The setup phase (loading constants, preloading nodes, initializing pointers) had complex dependencies. The basic packer wasn’t optimal.

The algorithm:

Build a dependency graph across all instructions
Compute instruction “levels” via BFS (distance from root operations)
Use priority queues per engine, prioritizing higher-level (more critical) instructions
Greedily schedule the highest-priority ready instruction each cycle

Suddenly the setup phase that took forever was tight.

`multiply_add` Fusion

The hash function has 6 stages. Three are affine+shift:

a = (a + C1) + (a << 12)   # a*4097 + C1
a = (a + C3) + (a << 5)    # a*33 + C3
a = (a + C5) + (a << 3)    # a*9 + C5

Without fusion, each multiply stage needs 3 VALU ops (shift + add + add). The machine supports fused multiply_add(a, b, c) → a * b + c in one op. This cuts 3 ops to 1 for each multiply stage.

33% fewer VALU ops per hash. Across 256 walkers × 16 rounds, this adds up.

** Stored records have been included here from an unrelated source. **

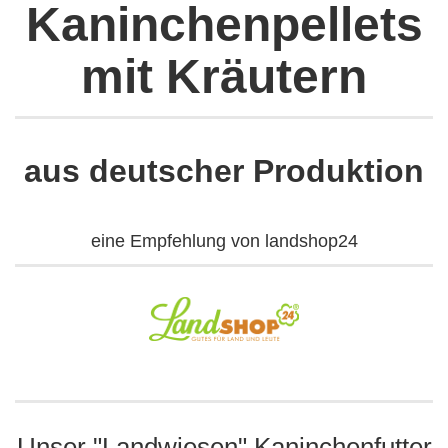
Kaninchenpellets
mit Kräutern
aus deutscher Produktion
eine Empfehlung von landshop24
Unser "Landwiesen" Kaninchenfutter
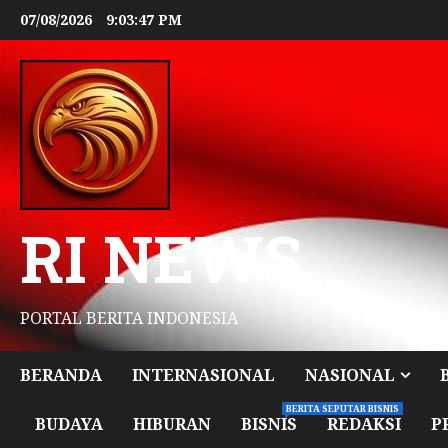
07/08/2026
9:03:49 PM
RI NEWS
PORTAL BERITA INDONESIA
BERANDA
INTERNASIONAL
NASIONAL
BERITA SEPUTAR BISNIS
BUDAYA
HIBURAN
BISNIS
REDAKSI
P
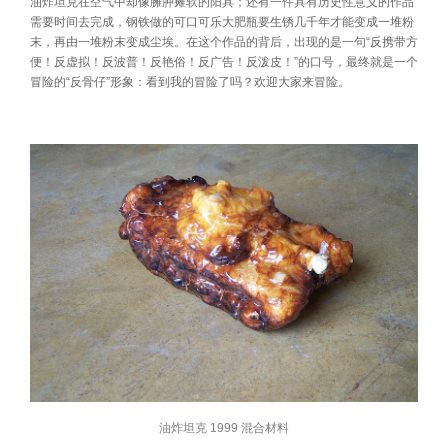
油炸坦克在空气中却像臃肿瘫软的阳具；还有一件具有历史性意义的作品
需要时间去完成，钢铁做的可口可乐大肥瓶要生锈几千年才能变成一堆粉
末，再由一堆粉末变成尘埃。在这个作品的背后，出现的是一句“反携带方
便！反虚拟！反波普！反艳俗！反广告！反泼皮！”的口号，最终就是一个
冒险的“反骨仔”形象：看到我的冒险了吗？欢迎大家来冒险。
油炸坦克 1999 混合材料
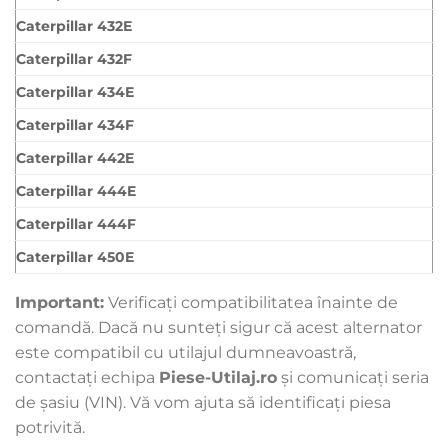
Caterpillar 432E
Caterpillar 432F
Caterpillar 434E
Caterpillar 434F
Caterpillar 442E
Caterpillar 444E
Caterpillar 444F
Caterpillar 450E
Important:
Verificați compatibilitatea înainte de
comandă. Dacă nu sunteți sigur că acest alternator
este compatibil cu utilajul dumneavoastră,
contactați echipa
Piese-Utilaj.ro
și comunicați seria
de șasiu (VIN). Vă vom ajuta să identificați piesa
potrivită.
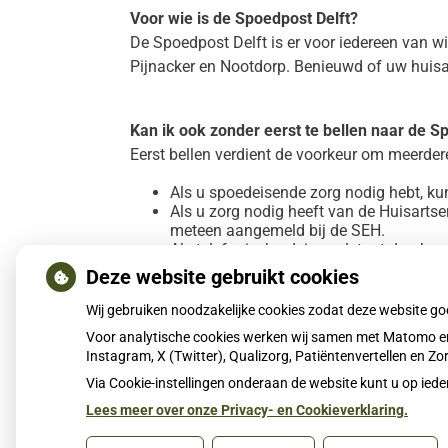
Voor wie is de Spoedpost Delft?
De Spoedpost Delft is er voor iedereen van wie
Pijnacker en Nootdorp. Benieuwd of uw huisar
Kan ik ook zonder eerst te bellen naar de 
Eerst bellen verdient de voorkeur om meerder
Als u spoedeisende zorg nodig hebt, kun
Als u zorg nodig heeft van de Huisarts
meteen aangemeld bij de SEH.
Als telefonisch advies volstaat dan besp
Deze website gebruikt cookies
Bij levensbedreigende situaties: bel 11
Niet levensbedreigend, wel spoed?
Bin
Wij gebruiken noodzakelijke cookies zodat deze website g
Buiten kantoortijden:
bel de Spoedpost 
Voor analytische cookies werken wij samen met Matomo en
Instagram, X (Twitter), Qualizorg, Patiëntenvertellen en 
Publicatiedatum:
14-10-2020
Via Cookie-instellingen onderaan de website kunt u op i
Lees meer over onze Privacy- en Cookieverklaring.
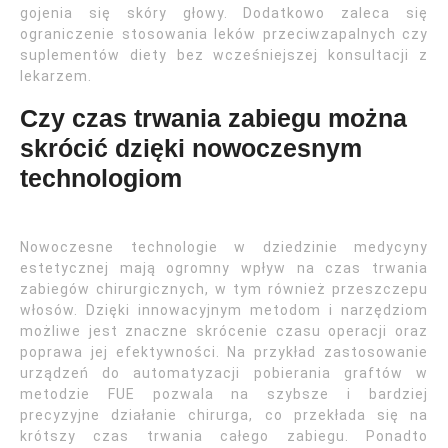
gojenia się skóry głowy. Dodatkowo zaleca się
ograniczenie stosowania leków przeciwzapalnych czy
suplementów diety bez wcześniejszej konsultacji z
lekarzem.
Czy czas trwania zabiegu można
skrócić dzięki nowoczesnym
technologiom
Nowoczesne technologie w dziedzinie medycyny
estetycznej mają ogromny wpływ na czas trwania
zabiegów chirurgicznych, w tym również przeszczepu
włosów. Dzięki innowacyjnym metodom i narzędziom
możliwe jest znaczne skrócenie czasu operacji oraz
poprawa jej efektywności. Na przykład zastosowanie
urządzeń do automatyzacji pobierania graftów w
metodzie FUE pozwala na szybsze i bardziej
precyzyjne działanie chirurga, co przekłada się na
krótszy czas trwania całego zabiegu. Ponadto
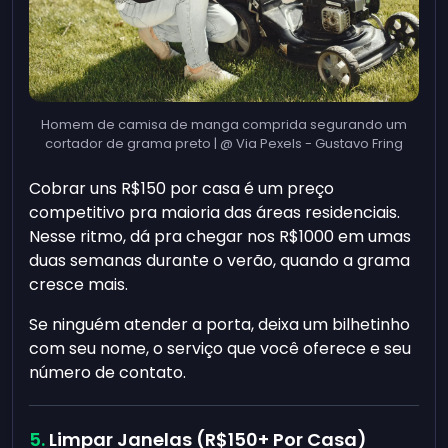
Homem de camisa de manga comprida segurando um
cortador de grama preto | @ Via Pexels - Gustavo Fring
Cobrar uns R$150 por casa é um preço
competitivo pra maioria das áreas residenciais.
Nesse ritmo, dá pra chegar nos R$1000 em umas
duas semanas durante o verão, quando a grama
cresce mais.
Se ninguém atender a porta, deixa um bilhetinho
com seu nome, o serviço que você oferece e seu
número de contato.
Limpar Janelas (R$150+ Por Casa)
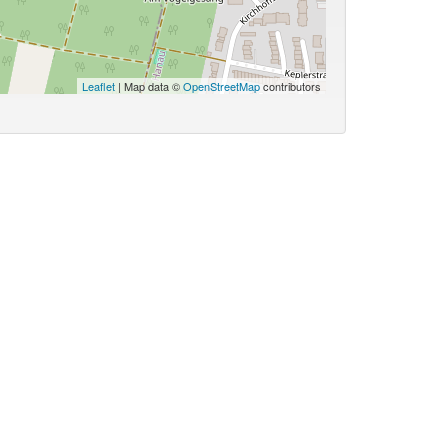
Leaflet
| Map data ©
OpenStreetMap
contributors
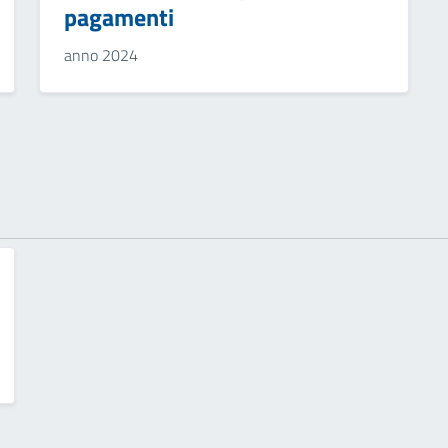
pagamenti
anno 2024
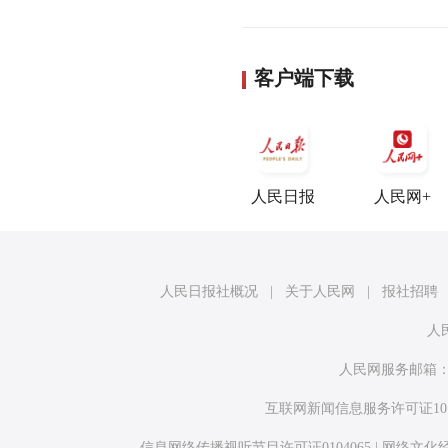
客户端下载
人民日报
人民网+
人民日报社概况
|
关于人民网
|
报社招聘
人
人民网服务邮箱
互联网新闻信息服务许可证10120
信息网络传播视听节目许可证0104065
|
网络文化经营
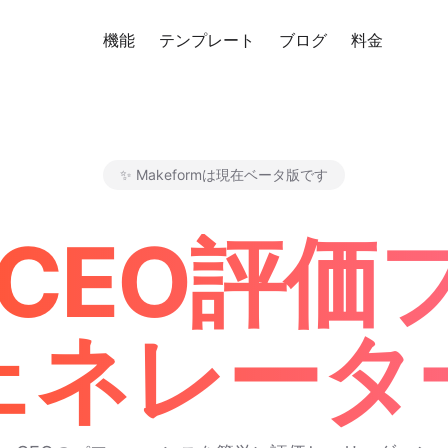
機能
テンプレート
ブログ
料金
無料
✨ Makeformは現在ベータ版です
Makeform – The Free AI F
 CEO評
ェネレータ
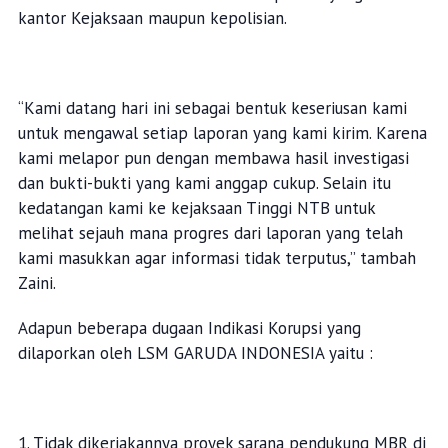
kantor Kejaksaan maupun kepolisian.
“Kami datang hari ini sebagai bentuk keseriusan kami
untuk mengawal setiap laporan yang kami kirim. Karena
kami melapor pun dengan membawa hasil investigasi
dan bukti-bukti yang kami anggap cukup. Selain itu
kedatangan kami ke kejaksaan Tinggi NTB untuk
melihat sejauh mana progres dari laporan yang telah
kami masukkan agar informasi tidak terputus,” tambah
Zaini.
Adapun beberapa dugaan Indikasi Korupsi yang
dilaporkan oleh LSM GARUDA INDONESIA yaitu :
1. Tidak dikerjakannya proyek sarana pendukung MBR di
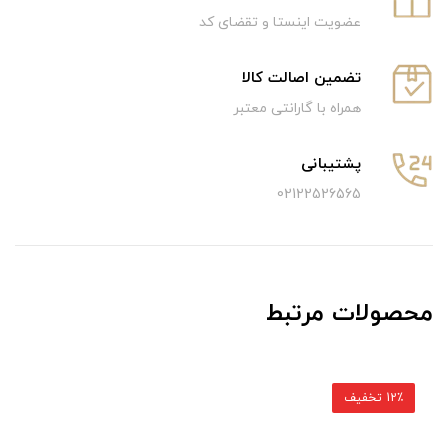
عضویت اینستا و تقضای کد
تضمین اصالت کالا
همراه با گارانتی معتبر
پشتیبانی
02122526565
محصولات مرتبط
12٪ تخفیف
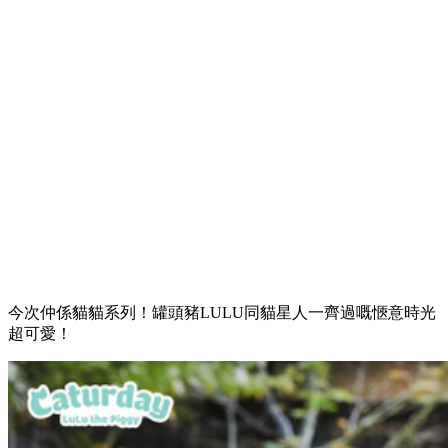
今次仲係貓貓系列！罐頭豬LULU同貓星人一齊過嘅愜意時光
超可愛！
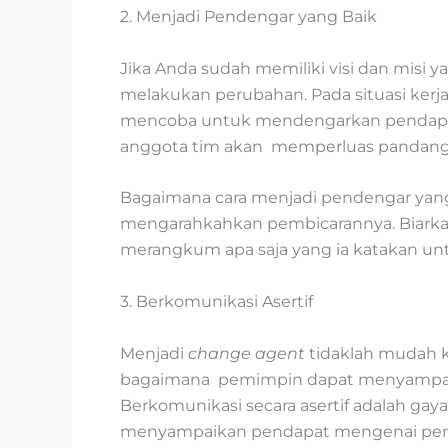
2. Menjadi Pendengar yang Baik
Jika Anda sudah memiliki visi dan misi
melakukan perubahan. Pada situasi ker
mencoba untuk mendengarkan pendapat a
anggota tim akan memperluas pandangan
Bagaimana cara menjadi pendengar yang
mengarahkahkan pembicarannya. Biarka
merangkum apa saja yang ia katakan 
3. Berkomunikasi Asertif
Menjadi
change agent
tidaklah mudah k
bagaimana pemimpin dapat menyampaika
Berkomunikasi secara asertif adalah ga
menyampaikan pendapat mengenai peru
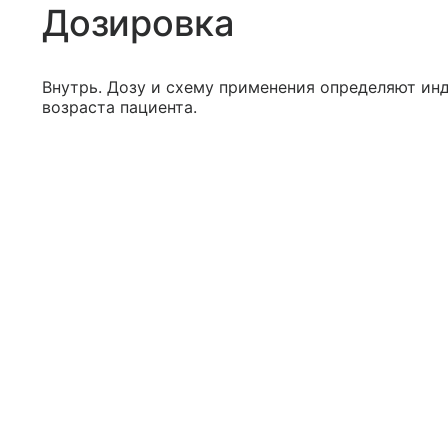
Дозировка
Внутрь. Дозу и схему применения определяют инд
возраста пациента.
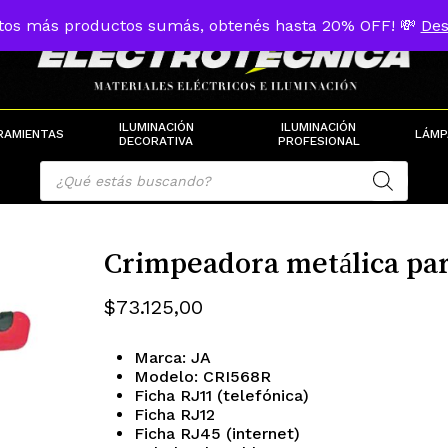
tos más productos sumás, obtenés hasta 20% OFF! 💸
Des
Cart
ILUMINACIÓN
ILUMINACIÓN
RAMIENTAS
LÁMP
DECORATIVA
PROFESIONAL
Products
search
Crimpeadora metálica para
$
73.125,00
Marca: JA
Modelo: CRI568R
Ficha RJ11 (telefónica)
Ficha RJ12
Ficha RJ45 (internet)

Verdict: The “aha” moment. ✨

The Obsession

Every time I ran the tests and saw a number starting with 2, I felt the pull to try one more thing. The load engine sat there at 100% utilization, mocking me.

When I finally hit 1,524 cycles, I just stared at the terminal for a minute. 96.9x faster than where I started. The load engine was still at 100%. There was probably more to squeeze out.

But I had to get back to work :>

The Numbers

Metric	Value
Total cycles	1,524
Total operations	11,152
Ops/cycle	7.32 / 23 possible (31.8%)
VALU utilization	5.72/6 slots (95.3%)
Load utilization	2.00/2 slots (100%)

The final code is 720 lines of Python generating ~11,000 VLIW instructions.

There’s something deeply satisfying about optimization problems. Monkey brain like number go down.